J Perinatol. 1998 Nov-Dec;18(6 Pt 1):480-4.
We report the earliest case of urinary tract infection (UTI) so far described in term uncomplicated newborn infants. The unusual features of this case included early massive hematuria as the only presenting symptom and a host with no risk factors for either sepsis or localization of infection in the genitourinary tract. Reports of urinary analysis, urine cultures, renal ultrasound, and renal scan established the diagnosis of UTI. Massive hematuria in this case was probably precipitated by mild renal venous thrombosis. Ampicillin-resistant Escherichia coli was cultured from the urine, which responded promptly to appropriate treatment. A urine culture was done because of the predominantly urinary signs and symptoms. Although urine culture analysis is not routinely performed for the evaluation of possible sepsis before 72 hours of age, this investigation may be important in critically ill neonates who present with predominantly genitourinary signs and symptoms.

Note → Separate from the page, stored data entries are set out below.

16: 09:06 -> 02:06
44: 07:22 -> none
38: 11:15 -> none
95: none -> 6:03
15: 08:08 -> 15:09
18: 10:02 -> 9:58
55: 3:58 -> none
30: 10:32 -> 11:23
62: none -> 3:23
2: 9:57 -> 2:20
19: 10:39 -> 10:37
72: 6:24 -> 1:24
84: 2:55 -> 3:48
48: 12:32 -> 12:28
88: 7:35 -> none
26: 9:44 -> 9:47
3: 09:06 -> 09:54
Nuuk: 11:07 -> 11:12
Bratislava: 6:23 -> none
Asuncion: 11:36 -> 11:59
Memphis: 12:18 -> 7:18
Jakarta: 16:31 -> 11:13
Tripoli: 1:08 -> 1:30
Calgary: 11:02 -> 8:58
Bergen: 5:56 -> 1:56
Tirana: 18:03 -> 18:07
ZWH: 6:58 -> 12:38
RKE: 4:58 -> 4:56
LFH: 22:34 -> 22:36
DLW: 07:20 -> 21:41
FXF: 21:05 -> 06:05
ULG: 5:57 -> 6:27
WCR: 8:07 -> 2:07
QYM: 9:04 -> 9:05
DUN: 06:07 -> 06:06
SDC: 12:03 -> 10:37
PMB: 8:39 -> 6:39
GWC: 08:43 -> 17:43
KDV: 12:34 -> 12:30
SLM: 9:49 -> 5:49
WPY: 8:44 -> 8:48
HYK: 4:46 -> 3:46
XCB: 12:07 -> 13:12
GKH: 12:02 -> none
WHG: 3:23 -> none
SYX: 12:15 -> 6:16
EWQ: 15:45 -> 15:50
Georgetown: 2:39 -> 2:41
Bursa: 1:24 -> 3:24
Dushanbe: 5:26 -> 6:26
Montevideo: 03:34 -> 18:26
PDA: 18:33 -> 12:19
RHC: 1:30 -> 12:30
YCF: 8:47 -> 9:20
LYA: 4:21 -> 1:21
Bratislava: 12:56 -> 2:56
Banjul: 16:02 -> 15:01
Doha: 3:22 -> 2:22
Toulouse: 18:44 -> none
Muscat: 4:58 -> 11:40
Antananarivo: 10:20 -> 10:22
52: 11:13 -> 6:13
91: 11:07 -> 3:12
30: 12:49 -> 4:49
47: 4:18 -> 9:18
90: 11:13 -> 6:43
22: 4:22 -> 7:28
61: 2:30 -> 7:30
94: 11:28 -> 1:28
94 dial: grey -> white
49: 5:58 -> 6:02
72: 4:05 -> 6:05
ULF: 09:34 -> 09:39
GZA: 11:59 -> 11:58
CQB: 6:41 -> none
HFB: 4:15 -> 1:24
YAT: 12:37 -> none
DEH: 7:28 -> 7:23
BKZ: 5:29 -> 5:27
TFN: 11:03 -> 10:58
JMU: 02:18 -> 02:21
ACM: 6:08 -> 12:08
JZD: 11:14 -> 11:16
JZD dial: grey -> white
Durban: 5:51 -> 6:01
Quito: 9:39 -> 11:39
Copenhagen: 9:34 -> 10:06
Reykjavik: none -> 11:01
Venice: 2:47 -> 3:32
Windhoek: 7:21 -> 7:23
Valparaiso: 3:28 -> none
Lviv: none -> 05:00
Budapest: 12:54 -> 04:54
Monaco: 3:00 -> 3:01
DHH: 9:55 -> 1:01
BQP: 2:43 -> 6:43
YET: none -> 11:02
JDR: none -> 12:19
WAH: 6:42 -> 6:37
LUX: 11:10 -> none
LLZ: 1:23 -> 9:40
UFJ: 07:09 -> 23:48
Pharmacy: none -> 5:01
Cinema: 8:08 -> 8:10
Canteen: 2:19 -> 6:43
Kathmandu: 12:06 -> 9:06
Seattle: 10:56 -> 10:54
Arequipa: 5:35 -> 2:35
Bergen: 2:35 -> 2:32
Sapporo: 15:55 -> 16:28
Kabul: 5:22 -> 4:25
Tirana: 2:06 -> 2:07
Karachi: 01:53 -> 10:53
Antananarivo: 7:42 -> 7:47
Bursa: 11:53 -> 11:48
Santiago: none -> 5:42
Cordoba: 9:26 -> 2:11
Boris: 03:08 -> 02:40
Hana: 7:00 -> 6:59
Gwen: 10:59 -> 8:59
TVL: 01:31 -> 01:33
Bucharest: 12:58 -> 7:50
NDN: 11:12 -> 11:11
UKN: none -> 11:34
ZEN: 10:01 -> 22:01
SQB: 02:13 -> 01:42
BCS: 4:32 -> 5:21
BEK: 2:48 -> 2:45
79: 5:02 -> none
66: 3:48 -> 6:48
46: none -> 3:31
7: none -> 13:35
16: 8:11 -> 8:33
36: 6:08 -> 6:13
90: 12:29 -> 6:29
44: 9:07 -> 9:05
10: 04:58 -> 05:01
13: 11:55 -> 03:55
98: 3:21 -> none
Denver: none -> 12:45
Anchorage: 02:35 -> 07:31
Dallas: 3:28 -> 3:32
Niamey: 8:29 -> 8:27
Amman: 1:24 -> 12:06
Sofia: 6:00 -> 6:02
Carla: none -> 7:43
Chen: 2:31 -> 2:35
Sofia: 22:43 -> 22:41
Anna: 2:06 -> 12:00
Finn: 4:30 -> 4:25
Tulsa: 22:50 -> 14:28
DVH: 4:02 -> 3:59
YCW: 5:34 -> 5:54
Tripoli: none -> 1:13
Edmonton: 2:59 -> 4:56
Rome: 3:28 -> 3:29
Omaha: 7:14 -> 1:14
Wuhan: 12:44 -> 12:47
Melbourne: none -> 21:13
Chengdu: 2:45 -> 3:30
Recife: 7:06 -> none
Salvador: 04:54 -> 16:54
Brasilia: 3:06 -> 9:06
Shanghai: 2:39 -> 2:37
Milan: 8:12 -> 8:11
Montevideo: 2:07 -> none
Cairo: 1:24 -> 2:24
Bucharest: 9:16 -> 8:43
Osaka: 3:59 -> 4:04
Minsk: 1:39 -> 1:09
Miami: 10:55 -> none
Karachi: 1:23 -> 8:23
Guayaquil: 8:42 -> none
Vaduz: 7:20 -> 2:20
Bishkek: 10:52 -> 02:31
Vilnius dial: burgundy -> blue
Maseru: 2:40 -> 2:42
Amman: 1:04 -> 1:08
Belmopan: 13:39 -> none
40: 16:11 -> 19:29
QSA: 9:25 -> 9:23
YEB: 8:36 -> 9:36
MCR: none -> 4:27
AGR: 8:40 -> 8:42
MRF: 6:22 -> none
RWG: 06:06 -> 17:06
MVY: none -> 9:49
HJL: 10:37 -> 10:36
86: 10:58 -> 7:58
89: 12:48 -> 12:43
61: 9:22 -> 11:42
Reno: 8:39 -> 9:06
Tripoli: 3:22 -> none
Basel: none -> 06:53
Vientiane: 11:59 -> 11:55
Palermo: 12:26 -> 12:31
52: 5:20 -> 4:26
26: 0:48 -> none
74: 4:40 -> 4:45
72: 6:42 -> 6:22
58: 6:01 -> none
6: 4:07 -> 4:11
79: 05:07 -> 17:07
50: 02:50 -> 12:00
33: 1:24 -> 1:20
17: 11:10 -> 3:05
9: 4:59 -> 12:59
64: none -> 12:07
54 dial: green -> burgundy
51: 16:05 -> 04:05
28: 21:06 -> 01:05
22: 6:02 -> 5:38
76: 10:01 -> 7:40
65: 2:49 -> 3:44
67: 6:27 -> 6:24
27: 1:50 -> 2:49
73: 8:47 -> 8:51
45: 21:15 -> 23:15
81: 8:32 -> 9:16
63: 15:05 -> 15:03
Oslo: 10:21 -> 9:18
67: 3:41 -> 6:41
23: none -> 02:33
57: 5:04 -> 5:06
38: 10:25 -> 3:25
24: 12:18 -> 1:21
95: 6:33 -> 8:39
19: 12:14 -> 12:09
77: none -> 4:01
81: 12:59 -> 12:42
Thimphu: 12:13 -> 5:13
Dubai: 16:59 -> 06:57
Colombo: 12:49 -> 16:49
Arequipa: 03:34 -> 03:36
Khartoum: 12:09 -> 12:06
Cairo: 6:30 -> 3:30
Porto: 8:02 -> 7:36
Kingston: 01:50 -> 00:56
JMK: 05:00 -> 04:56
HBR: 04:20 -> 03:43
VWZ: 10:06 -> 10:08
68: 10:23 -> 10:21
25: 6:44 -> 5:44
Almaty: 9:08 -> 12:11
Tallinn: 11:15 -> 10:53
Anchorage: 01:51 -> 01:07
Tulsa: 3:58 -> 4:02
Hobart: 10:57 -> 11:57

我们报告了迄今为止足月健康新生儿中描述的最早的尿路感染(UTI)病例。该病例的不寻常特征包括早期大量血尿作为唯一的表现症状,以及一个既没有败血症风险因素也没有泌尿生殖道感染定位风险因素的宿主。尿液分析、尿培养、肾脏超声和肾脏扫描报告确立了UTI的诊断。该病例中的大量血尿可能是由轻度肾静脉血栓形成所致。从尿液中培养出对氨苄西林耐药的大肠杆菌,经适当治疗后迅速好转。由于主要是泌尿系统的体征和症状而进行了尿培养。尽管在72小时龄之前通常不进行尿培养分析以评估可能的败血症,但这项检查对于以主要泌尿生殖系统体征和症状就诊的危重新生儿可能很重要。